Gulam Mustafa Zakir Hossain fears his work injury compensation claim may have been totally screwed up. He injured his right shoulder, but the medical report from West Point Hospital where he was initially treated mentions the left shoulder.

“My left side no problem,” he says. It has never been injured.

It may have been just a clerical error, but this mistake may have allowed his employer to claim that his right shoulder injury was not work-related. This case may sound farcical, but for a worker with a permanent incapacity in the shoulder and not getting thousands of dollars in compensation, it is no laughing matter.

Furthermore, there was a delay in getting treatment, and this too may have allowed the employer to argue that the treatment had nothing to do with any work-related injury. The treatment date, it could be argued, was far removed from the claimed accident date.

Asked why it took so long before he went to a hospital, Gulam says he was not allowed to. Employees in the company were subjected to a climate of fear.
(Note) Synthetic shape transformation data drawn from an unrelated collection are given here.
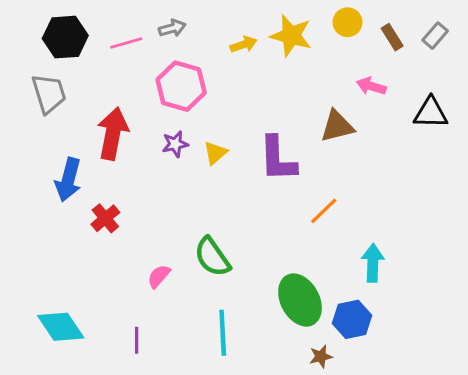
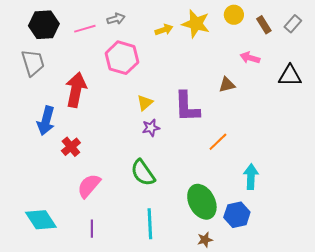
brown triangle: (337, 126) -> (227, 85), size x0.7
purple star: (175, 144) -> (151, 128), moved
pink semicircle: (159, 276) -> (89, 186), moved, size x1.5
brown star: (321, 356) -> (205, 240), moved

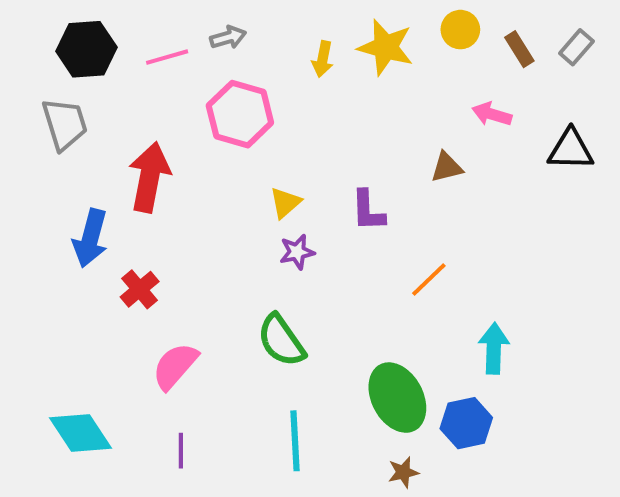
yellow arrow: (164, 30) -> (323, 59), turned 120
purple L-shape: (187, 107) -> (368, 211), size x0.7

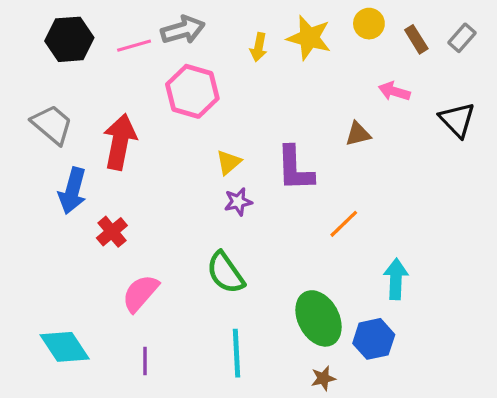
gray arrow: (228, 37) -> (183, 30), size x1.5
gray trapezoid: (65, 124) -> (52, 124), moved, turned -33
black triangle: (571, 150) -> (457, 120), turned 45
purple L-shape: (368, 211) -> (295, 169), size x1.4

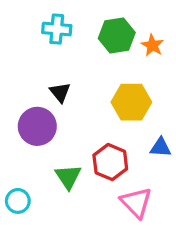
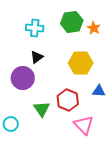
cyan cross: (57, 29) -> (35, 28), moved
black triangle: (60, 92) -> (37, 57), turned 32

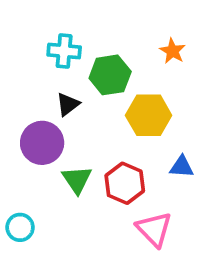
green hexagon: (72, 22) -> (110, 75), moved
green triangle: (42, 109) -> (77, 180), moved

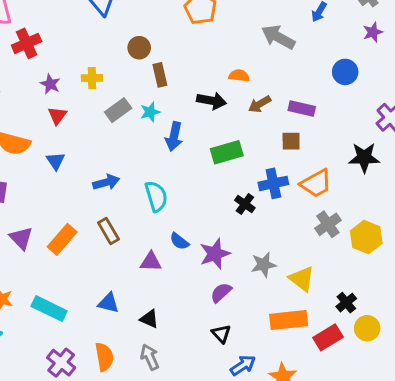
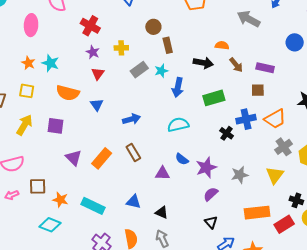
red cross: (27, 43) -> (90, 26), moved, turned -36
brown arrow: (260, 104) -> (236, 65), turned -98
cyan semicircle: (156, 196) -> (178, 125), moved, turned -85
yellow triangle: (302, 279) -> (275, 175), moved, turned 30
black cross: (346, 303) -> (296, 200), turned -32

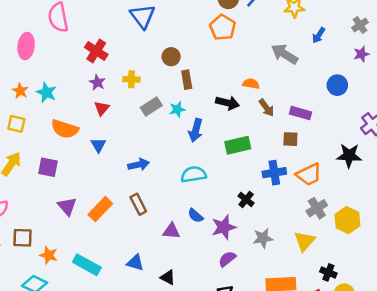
black cross: (227, 133) -> (246, 199), moved

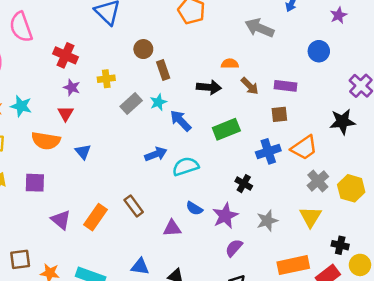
red triangle: (102, 108) -> (66, 113), moved
blue arrow: (196, 130) -> (181, 121), turned 130
blue arrow: (139, 165) -> (156, 154), moved

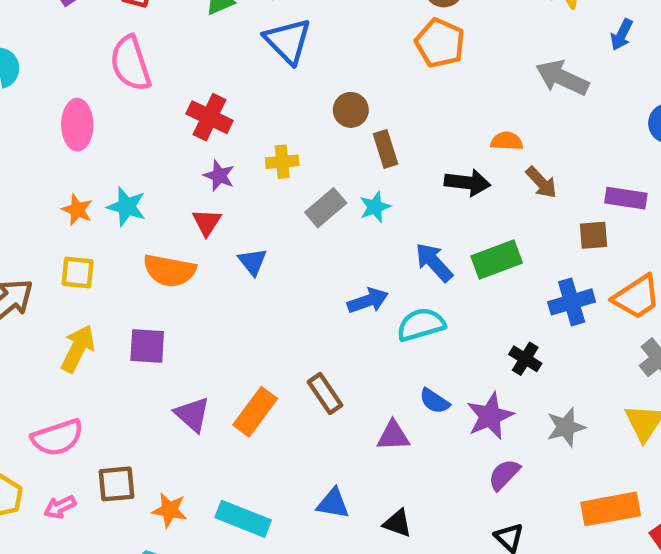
purple rectangle: (286, 86) -> (626, 198), moved
blue arrow: (181, 121) -> (434, 262), moved
blue triangle: (83, 152) -> (253, 262), moved

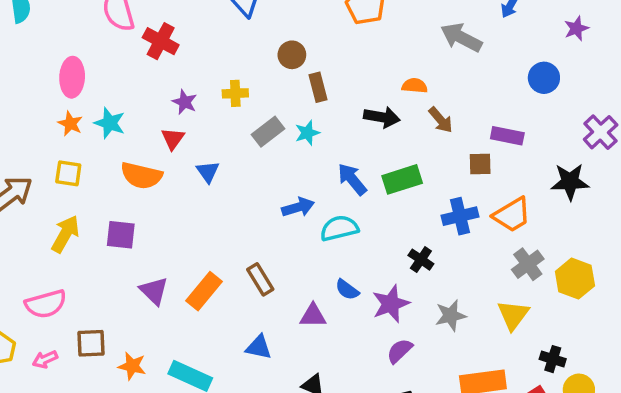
red cross: (210, 117) -> (161, 41), moved
pink ellipse: (77, 125) -> (72, 77), moved
blue triangle: (333, 503) -> (259, 347), moved

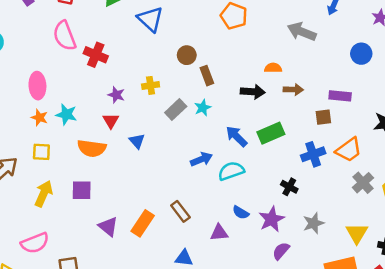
brown arrow: (441, 120) -> (293, 90), turned -42
yellow triangle: (513, 315) -> (357, 233), moved

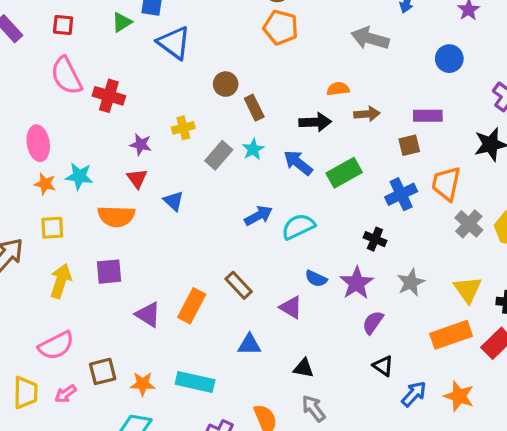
blue arrow: (237, 136) -> (298, 163), moved
orange trapezoid: (349, 150) -> (446, 184), turned 144
purple triangle: (219, 233) -> (291, 307), turned 42

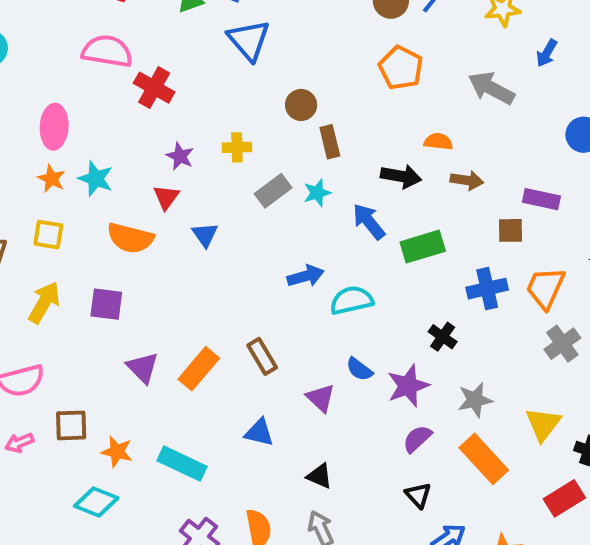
orange pentagon: (281, 27) -> (401, 68), moved
pink semicircle: (66, 76) -> (107, 51), turned 114
orange rectangle: (451, 335) -> (484, 459), moved, turned 54

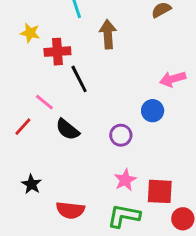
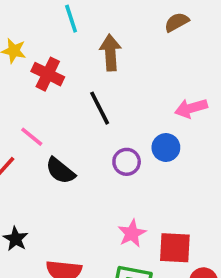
red cross: (57, 52) -> (48, 74), turned 30
black line: (79, 79) -> (100, 108), moved
purple circle: (121, 135) -> (127, 162), moved

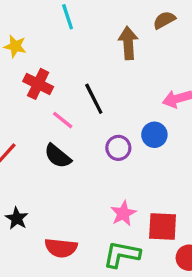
brown arrow: (110, 53) -> (128, 43), moved
red cross: (48, 74) -> (38, 84), moved
pink line: (32, 137) -> (63, 120), moved

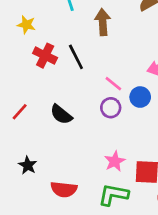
brown arrow: (128, 43) -> (103, 22), moved
black line: (94, 99) -> (76, 57), moved
pink line: (63, 120) -> (113, 84), moved

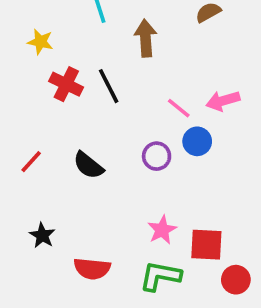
pink line: (113, 84) -> (179, 108), moved

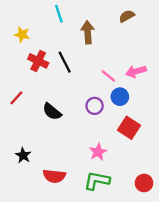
red line: (31, 162) -> (16, 98), moved
red square: (206, 245) -> (129, 128), moved, turned 30

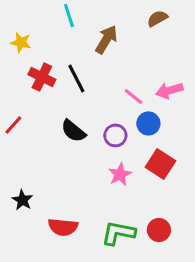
brown arrow: (88, 32) -> (106, 39), turned 35
black semicircle: (52, 112) -> (73, 131), moved
pink star: (98, 152) -> (120, 174), moved
red circle: (144, 183) -> (159, 230), moved

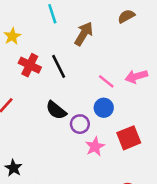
yellow star: (21, 42) -> (12, 36), turned 30
blue circle: (148, 123) -> (104, 108), moved
purple circle: (115, 135) -> (80, 124), moved
red square: (160, 164) -> (129, 138), turned 35

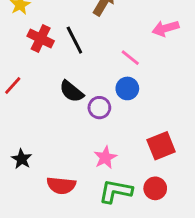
pink arrow: (136, 76) -> (165, 28), moved
red square: (129, 138) -> (161, 146), moved
pink star: (95, 147) -> (105, 158), moved

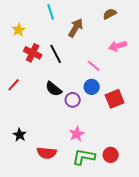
red square: (161, 146) -> (115, 99), moved

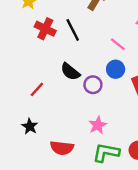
red line: (14, 85) -> (37, 89), moved

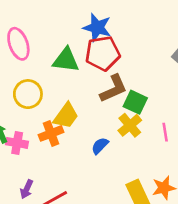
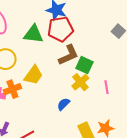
orange cross: (51, 133) -> (12, 89), moved
blue semicircle: (100, 146) -> (63, 104), moved

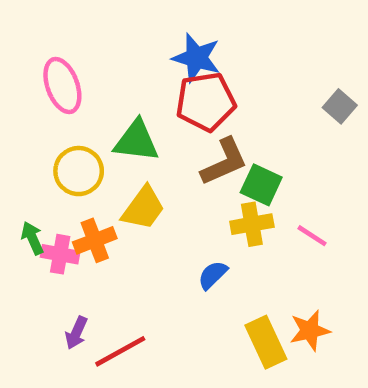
green triangle: (33, 34) -> (136, 141), moved
yellow cross: (80, 82) -> (252, 224), turned 30
pink line: (106, 87) -> (312, 236), turned -48

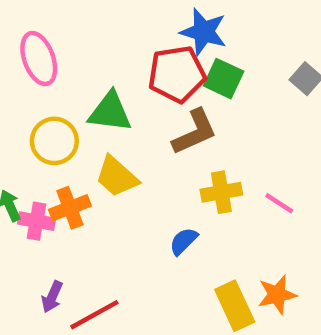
blue star: (196, 58) -> (204, 32), moved
green square: (261, 185) -> (224, 79), moved
yellow trapezoid: (143, 208) -> (117, 177), turned 96

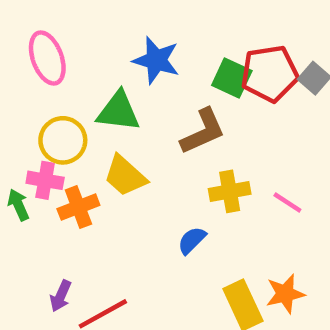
blue star: (204, 32) -> (156, 60), moved
red pentagon: (177, 74) -> (270, 74), moved
pink cross: (37, 221) -> (45, 180), moved

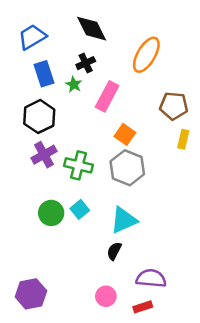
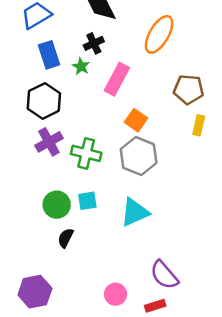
cyan square: (80, 209) -> (87, 201), turned 30
black semicircle: (114, 251) -> (66, 238), moved
purple semicircle: (151, 278) -> (164, 275), turned -136

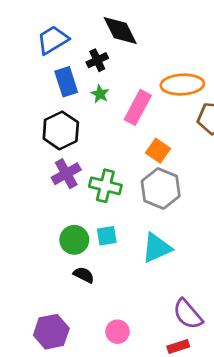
orange ellipse: (159, 34) -> (182, 85), moved, turned 57
black cross: (94, 43) -> (97, 60), moved
black semicircle: (66, 238) -> (84, 275), turned 90
pink circle: (116, 294) -> (117, 332), moved

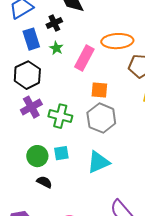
orange square: (158, 151) -> (99, 90), turned -30

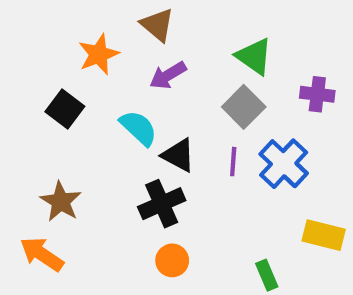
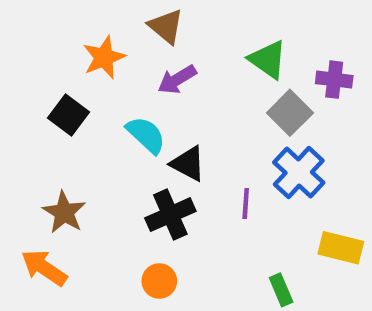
purple cross: (317, 94) -> (334, 80), moved
gray square: (244, 107) -> (290, 113), moved
purple line: (233, 162) -> (246, 204), moved
orange circle: (172, 260) -> (159, 281), moved

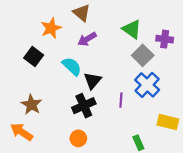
black triangle: (188, 164) -> (93, 81), turned 42

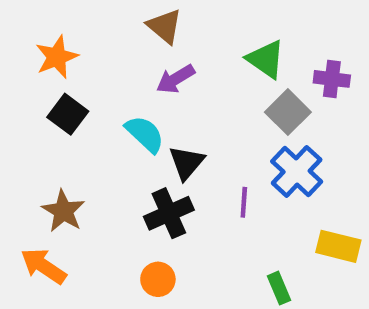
orange star: (51, 28) -> (57, 57), moved

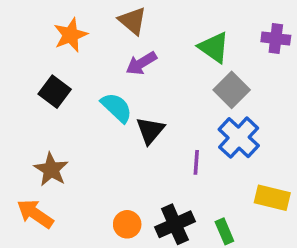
orange star: (57, 57) -> (71, 35), moved
purple cross: (332, 79) -> (276, 39), moved
black cross: (169, 213) -> (175, 224), moved

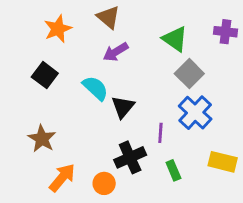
orange arrow: (35, 214) -> (62, 178), moved, turned 96
black cross: (175, 224) -> (130, 157), moved
green rectangle: (224, 231) -> (173, 170), moved

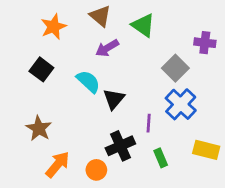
purple cross: (225, 32) -> (205, 43), moved
green triangle: (175, 39) -> (143, 25), moved

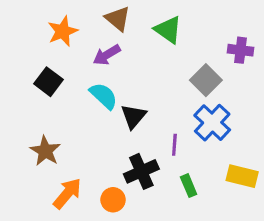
purple arrow: (107, 48) -> (107, 55), moved

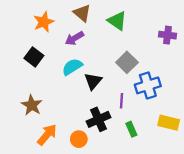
gray square: (206, 80) -> (127, 62), moved
cyan semicircle: (104, 96) -> (72, 67), turned -75
blue cross: (212, 123) -> (148, 85), turned 30

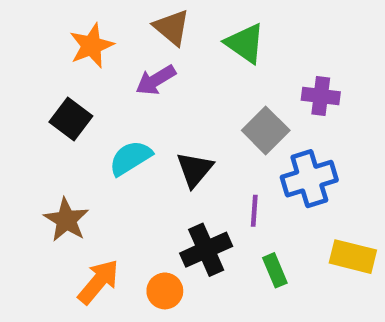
purple cross: (168, 35) -> (321, 96), moved
cyan semicircle: (72, 67) -> (130, 158), moved

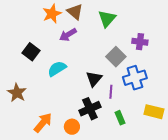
green triangle: (245, 43) -> (107, 19), turned 36
orange star: (91, 46) -> (52, 14), moved
black triangle: (195, 169) -> (94, 79), moved
brown star: (66, 220) -> (17, 93), moved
Recalls Gulam, “Foreman say, ‘Anybody go doctor many time, then send back.'” Naturally no worker wants to be repatriated if he can help it. “He also say, ‘First time go, Sunday no work.'” For workers earning so little, being denied extra overtime pay from working on Sundays would be a significant loss.

As a result, for a few months after the August 2012 accident, Gulam was merely treated at the work site’s First Aid Point. “Only spray shoulder and back,” he says. Possibly a pain killer?

For about six months, the company let him do light work. Instead of his usual construction job, he was asked to “bring small thing here and there”. But when, after six months, the company expected him to resume his normal job while his shoulder still hurt, he protested. “They ask me do forcefully work,” he says. “I many quarrel with foreman. I say my hand [shoulder] not good. Many pain.”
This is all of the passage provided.